Moreover, as part of the community health volunteers training manual, various suggestions were made as to the need to recognize and motivate community health volunteers by the Ghana Health Service. To this end, communities are expected to assist CHMC members on their farms or businesses, or provide them with foodstuffs as well as pay their transportation costs to training programmes and other meetings. Also, communities are expected to provide logistics such as working gear, bicycles and motorcycles as well as money to cover maintenance cost [8]. Unfortunately, we established that communities no longer offer these motivational and supportive services to community health volunteers, including the CHMC. The lack of recognition, therefore, served as a demotivation to CHMC volunteers and thus hampered their work.

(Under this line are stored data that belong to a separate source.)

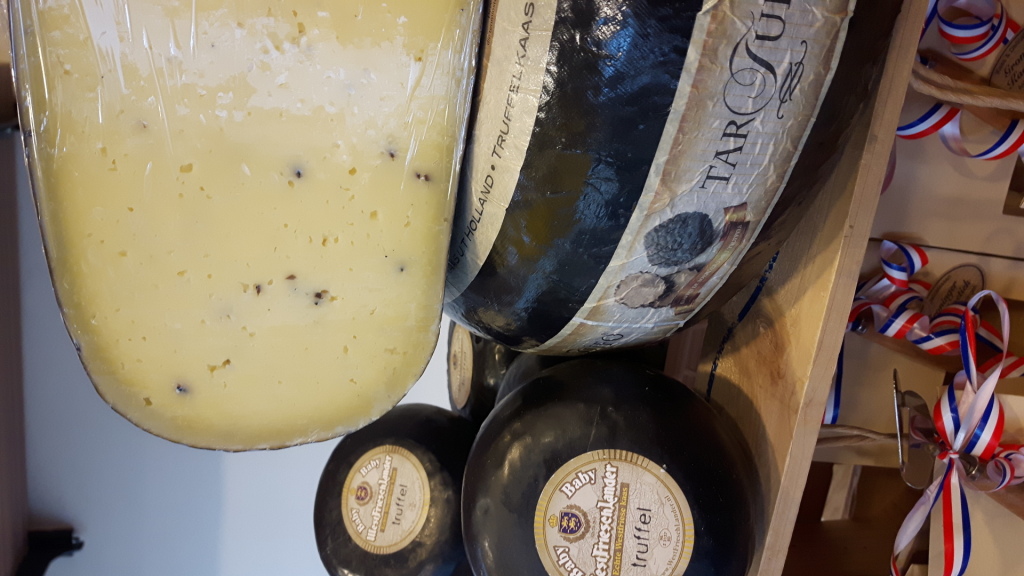 Identify the location of cords. This screenshot has height=576, width=1024. (258, 478), (246, 477). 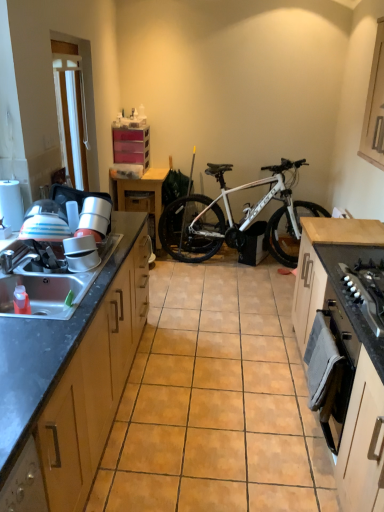 Where is `vacant space that's between white matte oven at right, placed as the 2th cabinetry when sorted from right to left, and white metallic bicycle at center`? vacant space that's between white matte oven at right, placed as the 2th cabinetry when sorted from right to left, and white metallic bicycle at center is located at coordinates (244, 317). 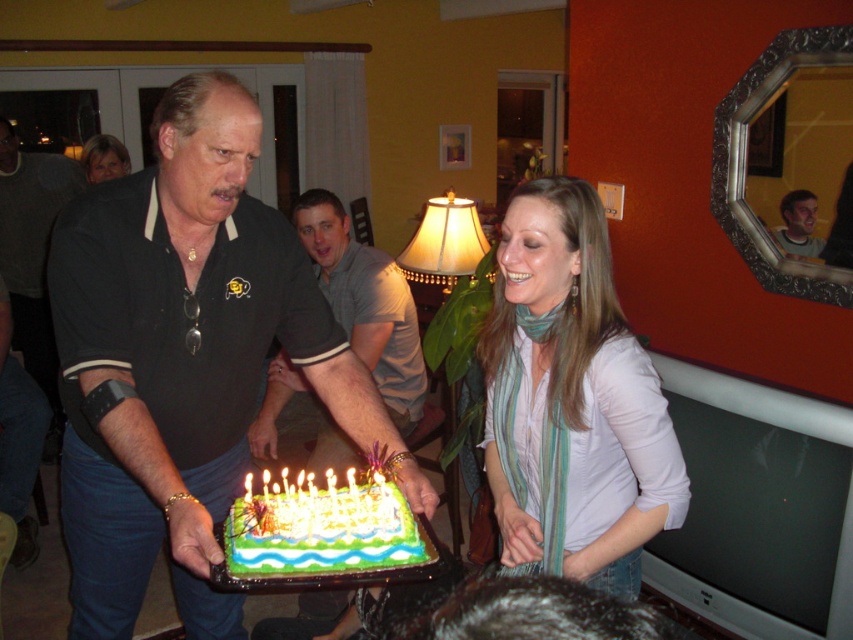 Question: Among these points, which one is farthest from the camera?

Choices:
 (A) (120, 452)
 (B) (114, 177)
 (C) (801, 204)

Answer: (C)

Question: Can you confirm if white striped scarf at center is thinner than blonde hair at upper left?

Choices:
 (A) no
 (B) yes

Answer: (A)

Question: Which point is farther from the camera taking this photo?

Choices:
 (A) (357, 504)
 (B) (813, 202)
 (C) (546, 493)

Answer: (B)

Question: Considering the relative positions of green frosted cake at center and blonde hair at upper left in the image provided, where is green frosted cake at center located with respect to blonde hair at upper left?

Choices:
 (A) below
 (B) above

Answer: (A)

Question: Which object is closer to the camera taking this photo?

Choices:
 (A) green frosted cake at center
 (B) white striped scarf at center
 (C) blonde hair at upper left

Answer: (A)

Question: Is light brown hair at upper right positioned at the back of blonde hair at upper left?

Choices:
 (A) no
 (B) yes

Answer: (A) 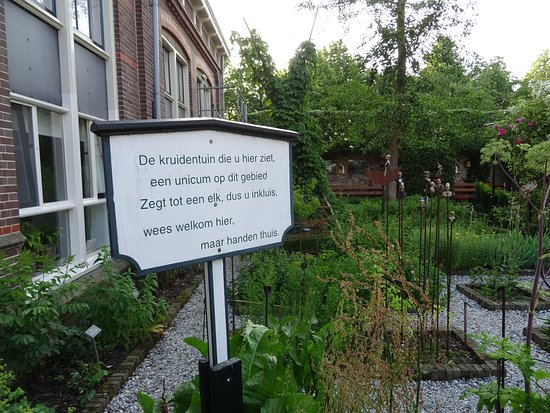 Find the location of a particular element. frame is located at coordinates (79, 210).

The last challenge, as stipulated by discussants, especially those who also served as TBAs, was their disappointment in the lack of periodic refresher courses on their skills. The importance of training courses as a source of motivation, capacity building and performance for volunteers has been scientifically established [42]. Hence, failure to provide such an incentive which is of utmost importance to people who play a crucial role in communal delivery outcomes served as a demotivation to CHMCs, especially TBAs and thus, negatively affected their output as effective community health volunteers.